Lucas devolvió la taza y volvió a rodear mi cintura con su brazo.
-María, tengo que decirte algo serio.
-Dime -lo miré con amor en los ojos.
Admirar sus facciones desde tan cerca era un privilegio, su rostro era verdaderamente perfecto.
-¿Qué te parece si te asigno un guardaespaldas para tu viaje a Milán? -preguntó con voz suave, pidiendo mi opinión.
Lo miré. -¿Es necesario?
-Sí, ya sabes que Europa está algo complicada. Los asaltos callejeros son comunes. ¿No te enteraste de esos artistas que fueron al festival y les robaron el equipaje apenas llegaron?
Me quedé callada sin refutar, pues había visto esa noticia.
Mis colegas también lo habían comentado, preocupados por nuestra seguridad durante el viaje.
-Adrián, mi guardaespaldas personal, puede acompañarte. Es muy hábil, mi padre lo seleccionó personalmente.
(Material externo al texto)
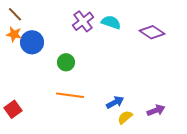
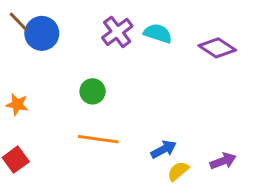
orange star: (14, 34) -> (17, 104), moved
blue circle: (32, 42) -> (42, 33), moved

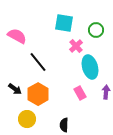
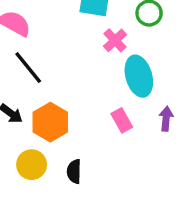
black line: (38, 62) -> (28, 68), moved
black semicircle: (64, 125) -> (74, 171), moved

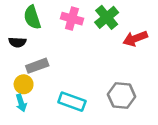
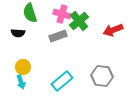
green cross: (107, 17) -> (79, 21), moved
gray rectangle: (37, 66) -> (58, 36), moved
cyan rectangle: (72, 102) -> (62, 81), turned -60

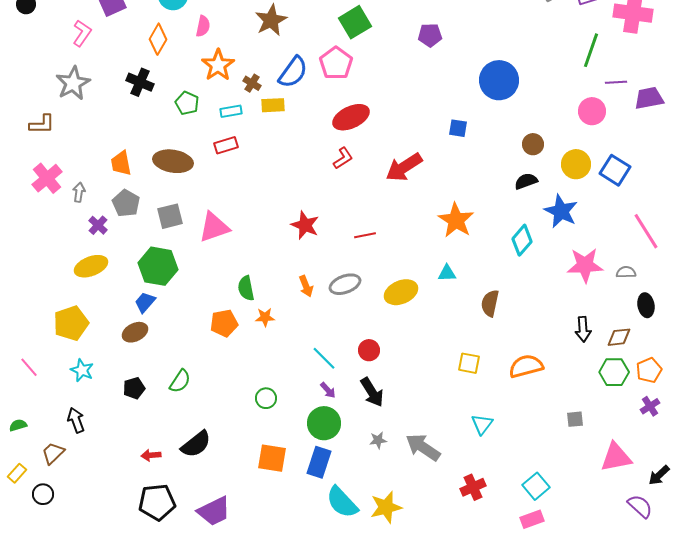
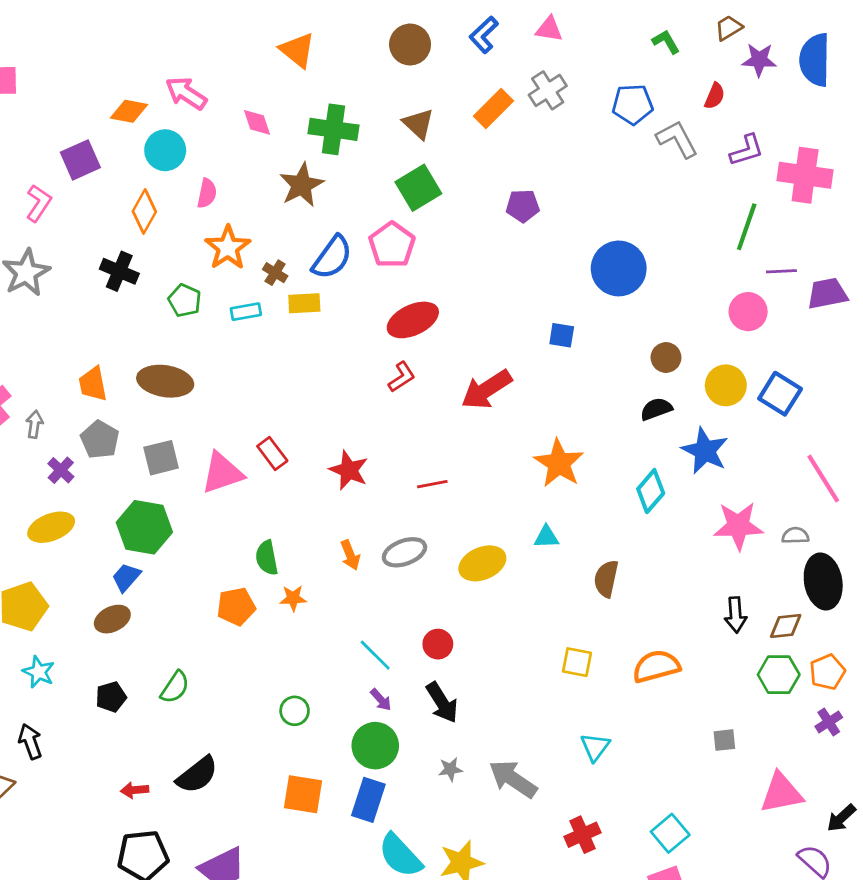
red rectangle: (226, 145) -> (272, 453), moved, turned 70
black ellipse: (646, 305) -> (823, 581), size x1.6

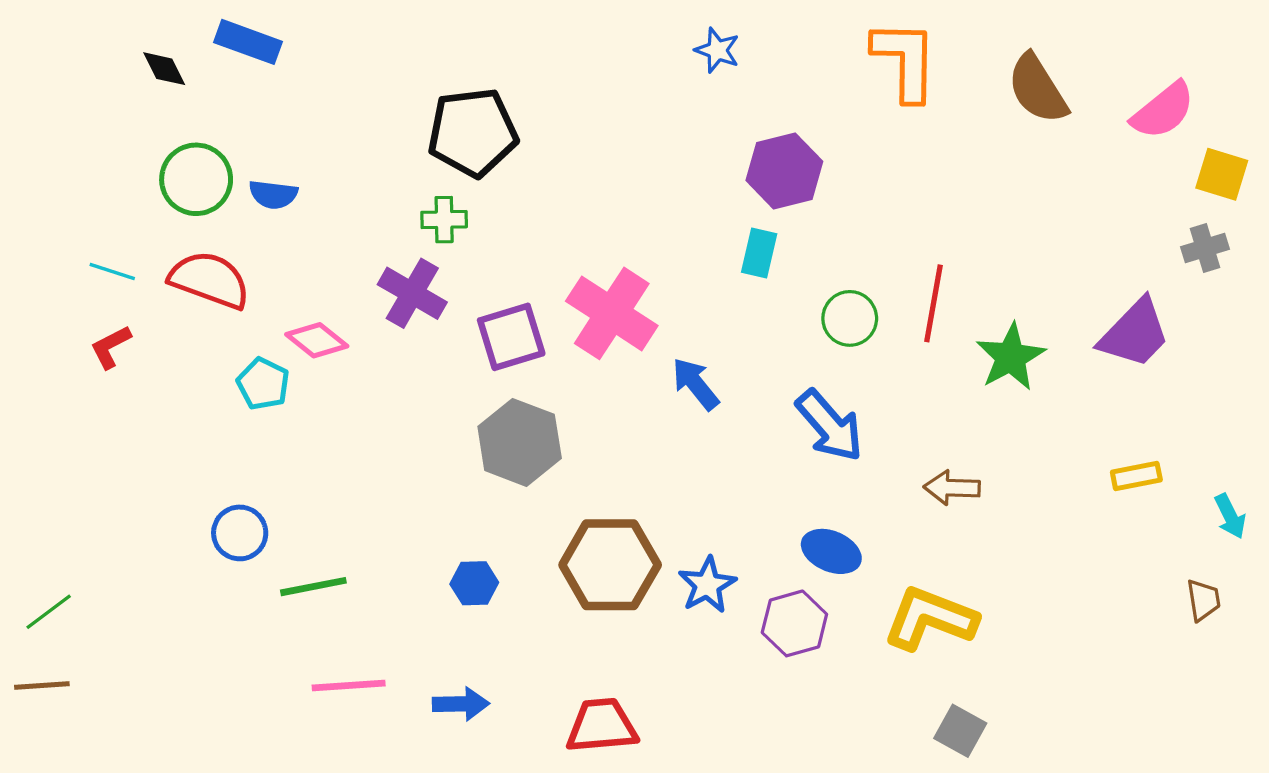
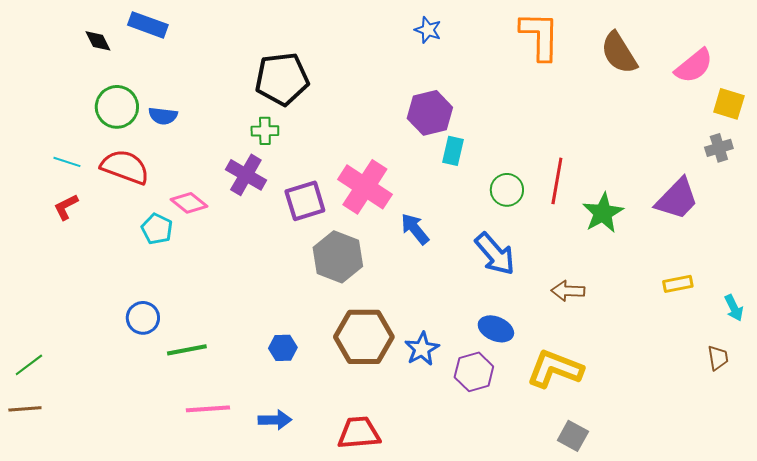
purple hexagon: (784, 171) -> (430, 113), moved
gray hexagon: (520, 442) -> (338, 257), moved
Puede enfrentarse a diez personas sin problemas. No pienses que desconfío de ti o quiero vigilarte, realmente me preocupa tu seguridad -explicó detalladamente para evitar malentendidos.
Lo miré con felicidad y emoción.
Al ver mi expresión alarmada, sonrió para tranquilizarme: -Ahora la seguridad es mucho mejor y nuestros compañeros son muy dedicados. La probabilidad de que algo así ocurra es mínima. Adrián es básicamente mi asistente y chofer, no te preocupes.
-No tienes que consolarme, lo entiendo. Aunque la probabilidad sea una en diez mil, no se puede bajar la guardia.
-Así es -tomó mi mano, acariciándola suavemente-. Valoro mucho mi vida, especialmente ahora que estoy contigo.
Sonriendo, no pude evitar tocar su mandíbula, rozando su barba áspera. -¿Por qué? -pregunté en voz baja.
Él acercó su rostro siguiendo mi mano, sus labios aproximándose. -¿Tú por qué crees?
-No sé...
-Entonces tendré que besarte hasta que lo sepas...
Con esas últimas palabras, su beso ardiente fue como el agua hirviendo en la tetera, burbujeando y envolviéndome en su calor.